Cataluña: el Estado no es inocente

En la reivindicación soberanista de Cataluña, de la que este domingo tuvimos en último y ostentoso episodio, hay un innegable desquiciamiento, como sucede siempre que se plantean cuestiones viscerales que tienen que ver más con la pasión identitaria que con la política. La reivindicación del 'derecho a decidir', tan bien sonante, encierra trampas para elefantes, y nadie se ocupa de enfatizar la desgarradora ruptura que produciría una 'desconexión' cuyos partidarios son apenas la mitad escasa de los catalanes?

La pugnaz agresividad de los rupturistas, dispuestos incluso a pactar con la CUP -una fuerza antisistema- la ruptura explícita de la legalidad democrática vigente, dificulta extraordinariamente el abordaje del conflicto por la vía del diálogo y la negociación. Además, el descubrimiento de que la Generalitat fue durante muchos años una verdadera cueva de ladrones, que sirvió para el enriquecimiento ad nauseam de la familia Pujol y algunos colaboradores, ha agravado la confrontación entre Barcelona y Madrid y ha dificultado cualquier relación. Finalmente, la marrullería -la incalificable conspiración del ministro del Interior, Fernández Díaz, y el jefe de la Oficina Antifraude De Alfonso- se ha incrustado en el diferendo, y hoy no hay siquiera canales de comunicación institucional entre ambas partes. Si a esta situación se añade el desgobierno en España que ya dura desde diciembre, se verá con horror cómo nos estamos encaminando a un choque de trenes que ni siquiera cabe imaginar.

Para actuar sobre este delirio y devolver el conflicto a los parajes de la racionalidad, conviene recordar que en la génesis del problema hay un garrafal error procesal del Estado español, que, tras la formación del tripartito en 2003, fue incapaz de gestionar adecuadamente la reforma del modelo institucional, del Estatuto de Autonomía de Cataluña, provocando el primer estallido, cuyos ecos resuenan todavía hoy. En efecto, un amplio consenso catalán consiguió impulsar la reforma estatutaria -plasmada en la ley orgánica 6/2006 de 19 de julio-, que venía avalada por el acuerdo de la cámara catalana, por la dura y fructífera negociación entre la Generalitat y el Gobierno central así como la que tuvo lugar entre Rodríguez Zapatero y el entonces líder de la oposición en Cataluña Artur Mas, y, por supuesto, por la aprobación de las Cortes españolas tras un 'pulido' del texto que provocó la salida de ERC del consenso estatutario. Como último hito de aquel alumbramiento, el nuevo Estatuto fue sancionado por los propios catalanes mediante referéndum el 18 de junio de 2006, que registró una baja participación -el 48,85%-, y un porcentaje de síes del 73,90%.

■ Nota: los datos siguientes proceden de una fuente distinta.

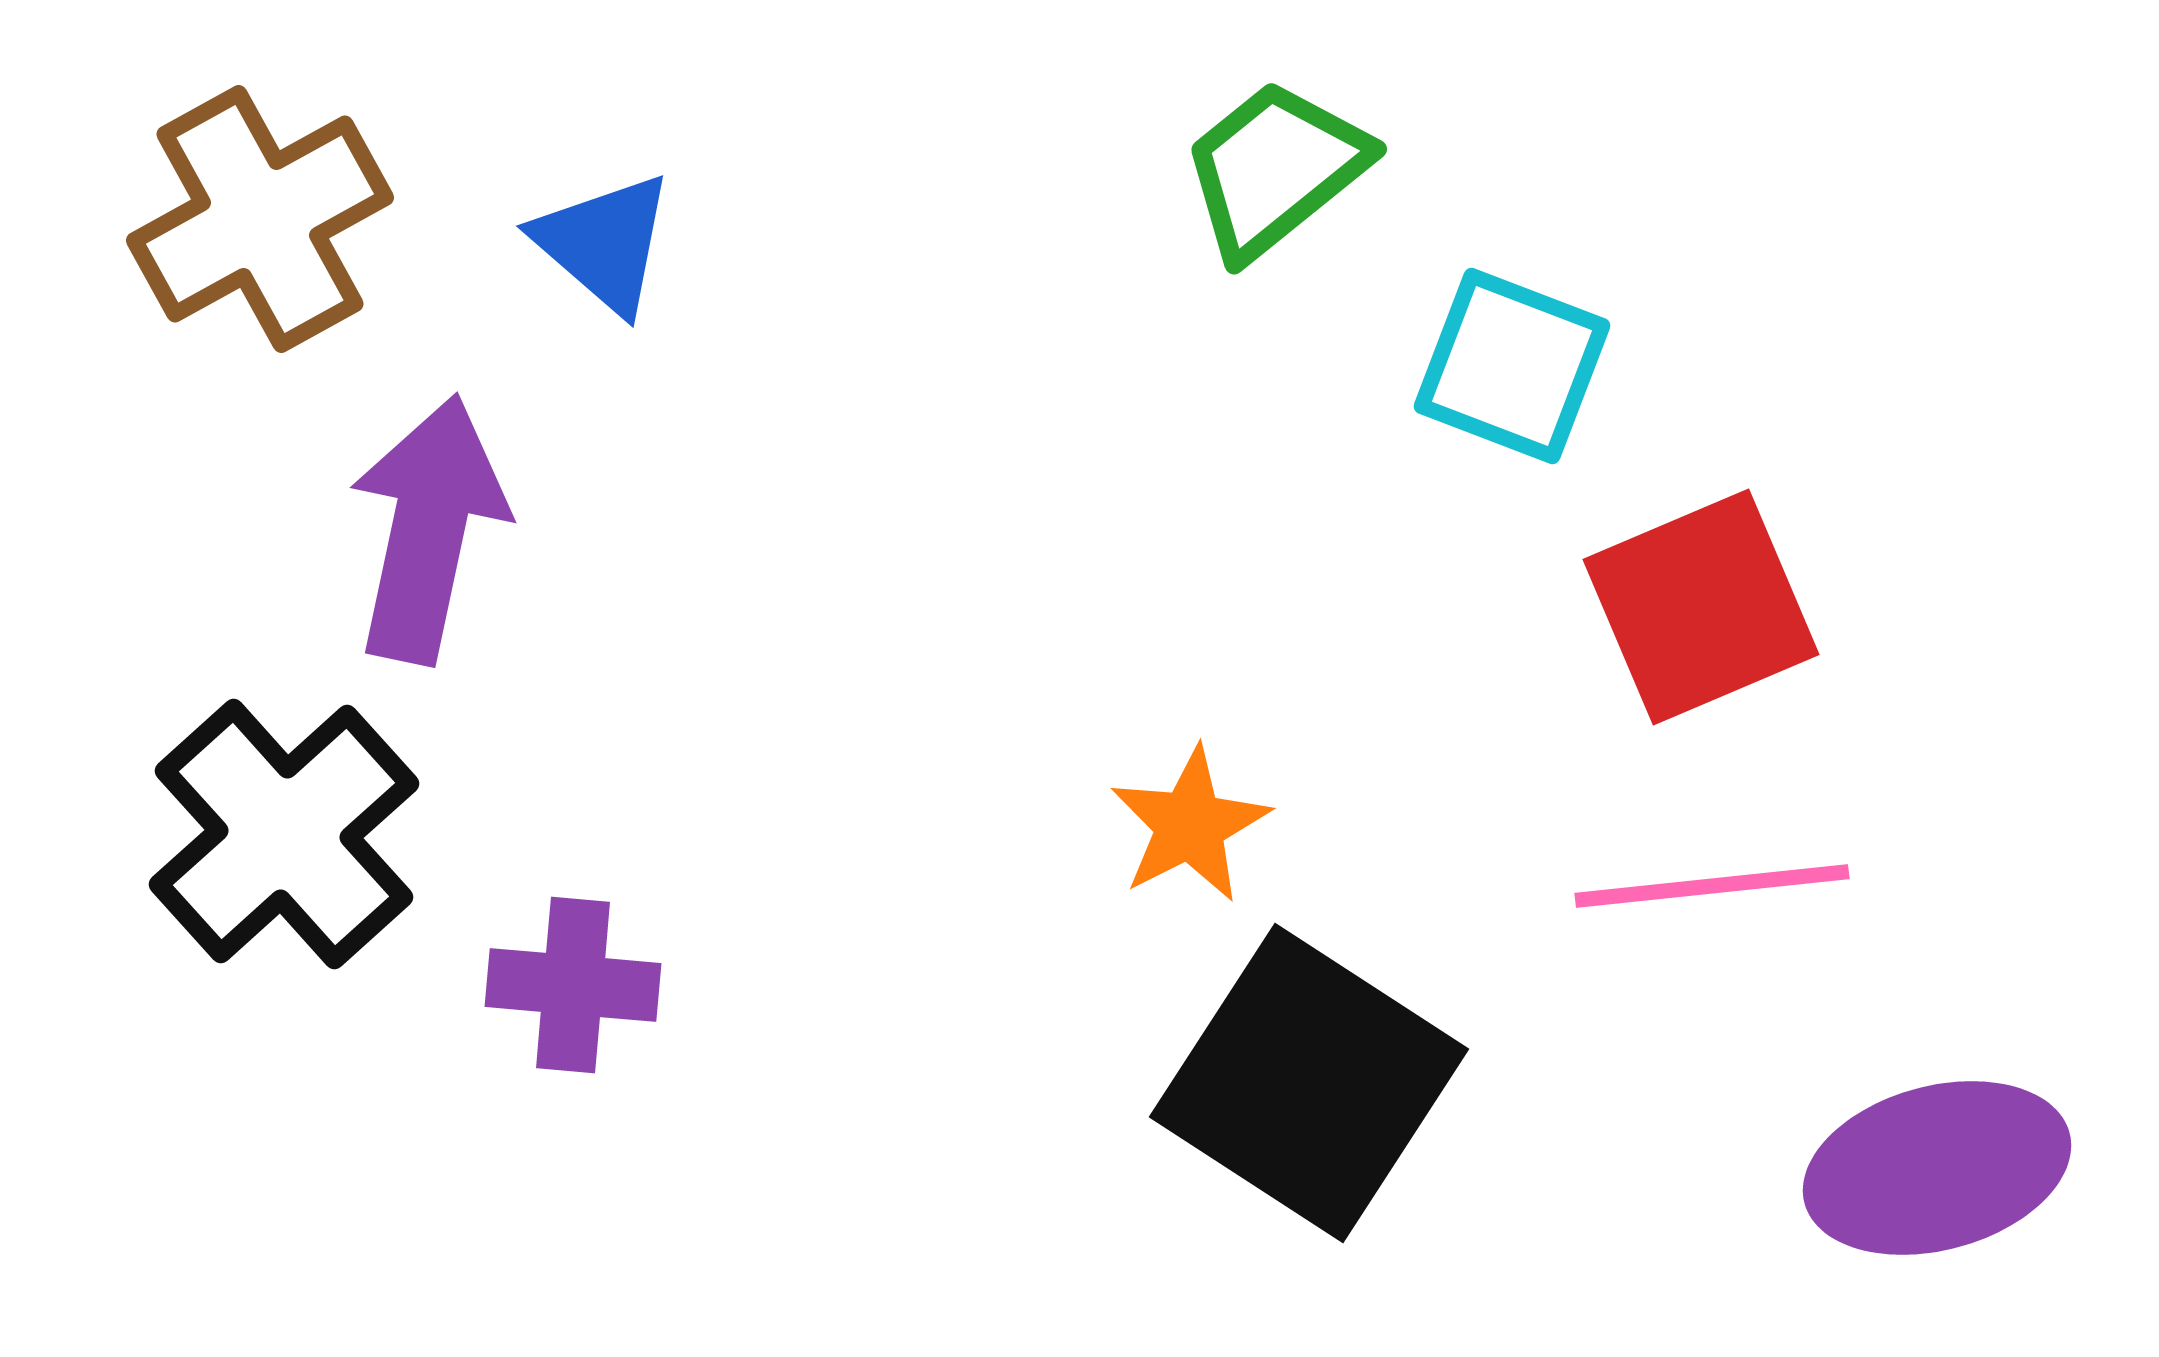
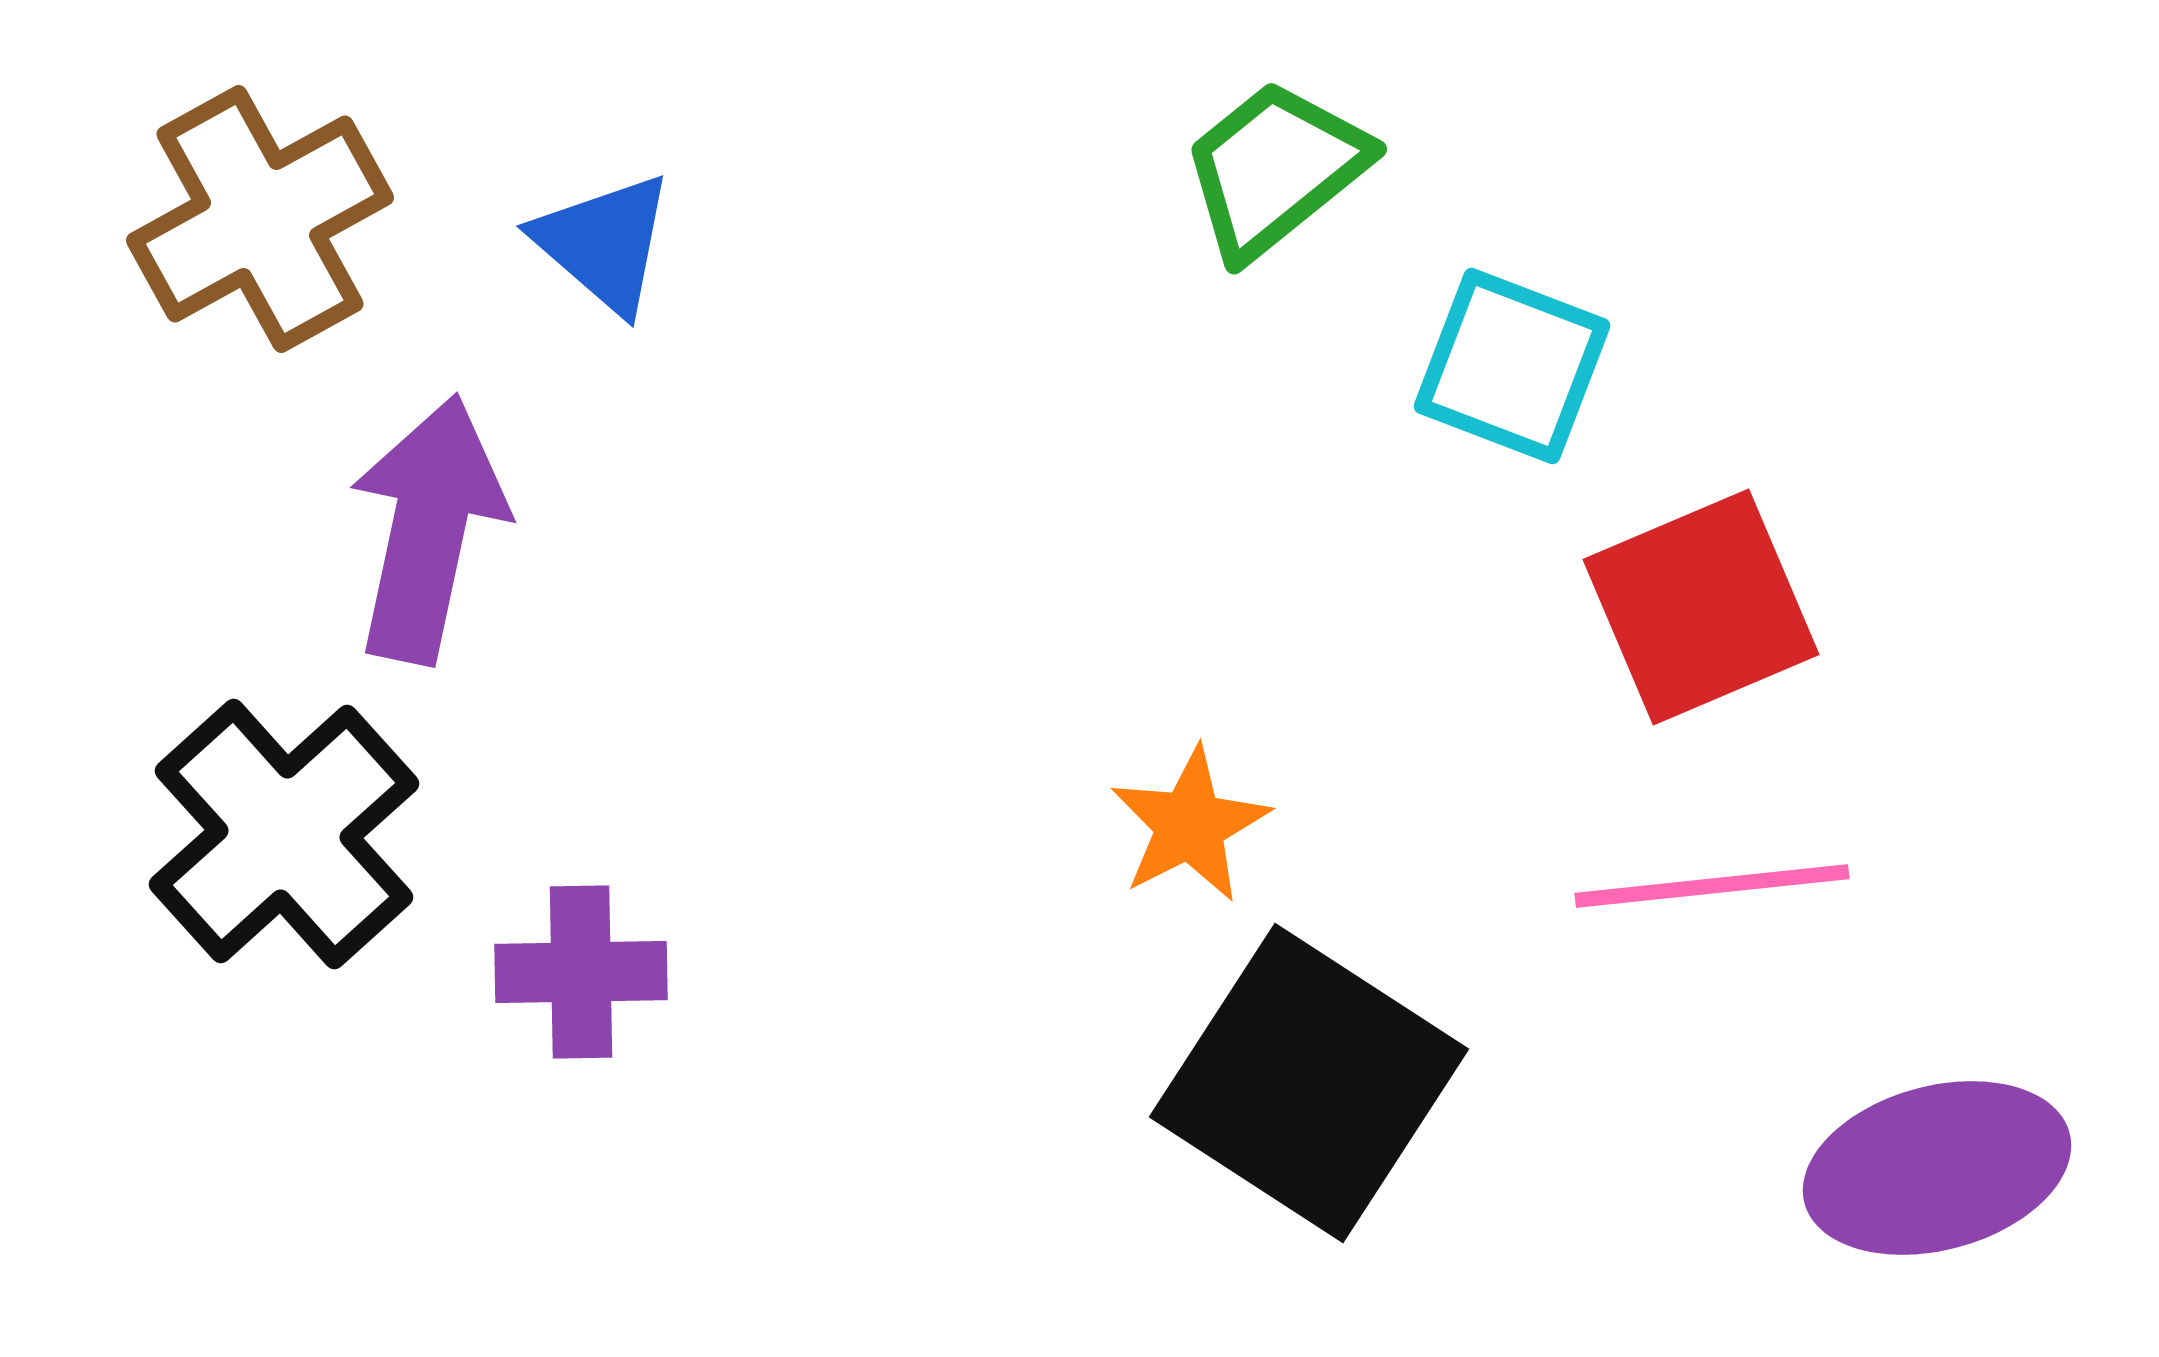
purple cross: moved 8 px right, 13 px up; rotated 6 degrees counterclockwise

Pues bien: aquel estatuto fue recurrido por el Partido Popular -114 de los 223 artículos fueron cuestionados- ante el Tribunal Constitucional, que, cuatro años después, en junio de 2010 declaró inconstitucionales, por seis votos contra cuatro, 14 artículos y sujetos a la interpretación del tribunal otros 27. Además el tribunal estimó que "carecen de eficacia jurídica" las referencias que se hacen en el preámbulo del Estatuto a Cataluña como nación y a la realidad nacional de Cataluña.

El Tribunal Constitucional enmendaba, en fin, no tanto la obra legislativa de las instituciones cuanto la voluntad popular explícita de los catalanes expresada en las urnas. La Constitución no había previsto aquel dislate jurídico y político, que no fue digerido por la sociedad catalana, una parte de la cual se sintió burlada y decidió romper con una legalidad tan absurda. Hoy no es tanto momento de distribuir responsabilidades en aquel desastre cuanto de restañar heridas? mediante la negociación y el pacto nuevamente. La terapia no será simple y es probable que no rinda efectos sin una reforma constitucional. Pero el dilema es simple: o se emprende esta vía de rectificación y cordura, o Cataluña, de un modo u otro, seguirá su camino en solitario.